E già si comincia bene, con il nervoso che solo la burocrazia ti sa dare, quell sensazione che uno stato te lo stia mettendo in culo, e che quel foglio di carta serva solo a prelevare denaro dagli ignari turisti, che considerandolo una sciocchezza, se lo dimenticano a casa!
Ma le ore di autobus, la foresta che si dirada fino a scomparire in una terra dove affiorano poche piante, persino dei cactus e l'idea di vedere il mare, scacciano guardie e ladri - che spesso sono la stessa cosa - e ridanno vigore al viaggio.
Molte le ore, più o meno 36 da Manaus a Puerto la Cruz, una cittadina che si trova sulla costa, da cui prendiamo un ferry per arrivare all'isola di Margaritta, rinnomata località turistica caraibica.
La visione di palme e acqua cristalline in cui pesci colorati nuotano beati lascia spazio alla più prosaica realtà di queste terre, abusivismo edilizio ed immondizia. Lo scarto del consumo vorace con cui stiamo rimpiendo pancia e testa, lascia dietro di sè resti di ogni tipo, che spesso non ci curiamo nemmeno di rimuovere alla vista, di occultare. Semplici gesti, una mano, un finestrino e la bottiglia di plastica o la lattina scivolano lungo la strada, per finire in mezzo alla polvere e agli arbusti secci, facendo compagnia ad altri loro simili.
Ma non si da tempo alla disperazione di venire a galla. Dal porto andiamo verso Porlamar, il centro dell'isola, in cerca di una sistemazione per la notte, di una doccia dopo due giorni di viaggio.
Con gli zaini in spalla e l'aurea di gringos che sprigioniamo, ci muoviamo con un furgone che funge da autobus e poi a piedi per stradine, in cui cerchiamo scorci di mare. Un ragazzo nero con un carrello ci ferma, ci parla in inglese, perchè non è venezuelano, viene da un'isola di cui non capisco il nome (che cercando su Google, scoprirò essere St.Lucia, vicino a Martinica) e con un anda alticcia ci spiega che la vita sull'isola è cara, che gli alberghi costano e che la genete di qui è molto interessata ai nostri soldi. Una frase che si rivelerà profetica.
Troviamo infatti un albergo per la modica cifra di 70 bolivares, circa 21 euro in due. Una stanza con due letti, mura sporche e bagno con il sciacquone scoperchiato, in bella vista.

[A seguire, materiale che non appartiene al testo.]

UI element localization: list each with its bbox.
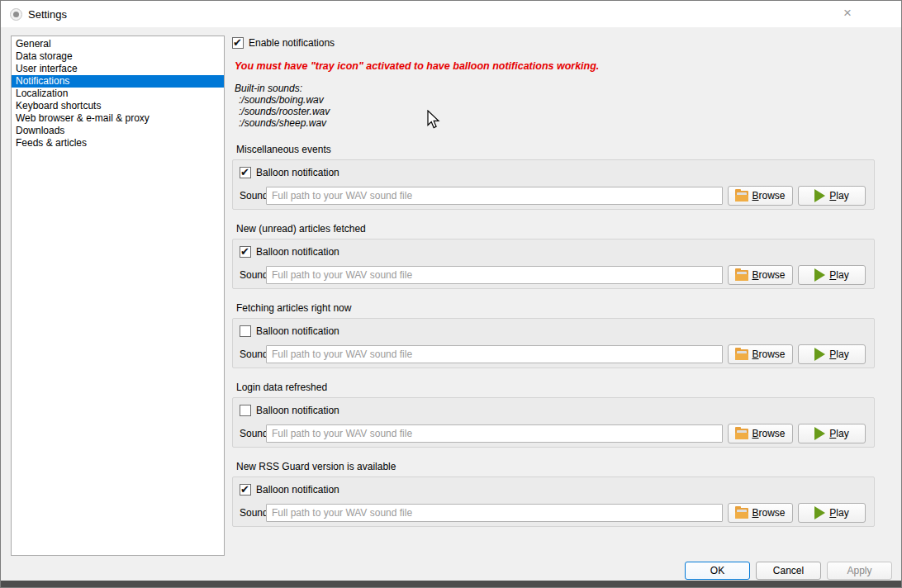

Non molto soddisfatti, ci doniamo una meritata doccia e poi una cenetta frugale dopo aver girato un po' per trovare un posto che non cucinasse solo carne. La vita del vegetariano non è facile a certe latitudini. I paesi che stanno uscendo dalla povertà adorano la carne e la mettono da per tutto.
Ma i soldi mancano, i bancomat delle banche vicino a casa non ne vogliono sapere di funzionare. Lasciamo questa incombenza per il mattino dopo.
La situazione non migliora al mattino. Proviamo con tre banche, anche entrando e parlando - male, in uno spagnolo pieno di espressioni portoghesi - con i funzionari, di cui uno s'inventa che i nostri bancomat incontrano problemi in Venezuela, perchè ci sono leggi particolari per il ritiro di denaro da parte degli stranieri. Semplicemente non funzionano, cosa che ci porta ad una certa disperazione e ci costringe ad andare ad una casa di cambio, dove trasformare i dollari che mi ero portato dietro e i reais di Simona in moneta locale. E qui, o precisamente fuori, avviene l'incontro con due belle facce da galera che ci afferrano per le braccia e con un'espressione che non lascia dubbi, ci intimano di dar loro i soldi. Ci va bene che il denaro cambiato un po' ce lo siamo diviso e nascosto e quindi perdiamo solo 50 euro a testa, cifra non molto alta, ma sufficiente a rovinarci la giornata.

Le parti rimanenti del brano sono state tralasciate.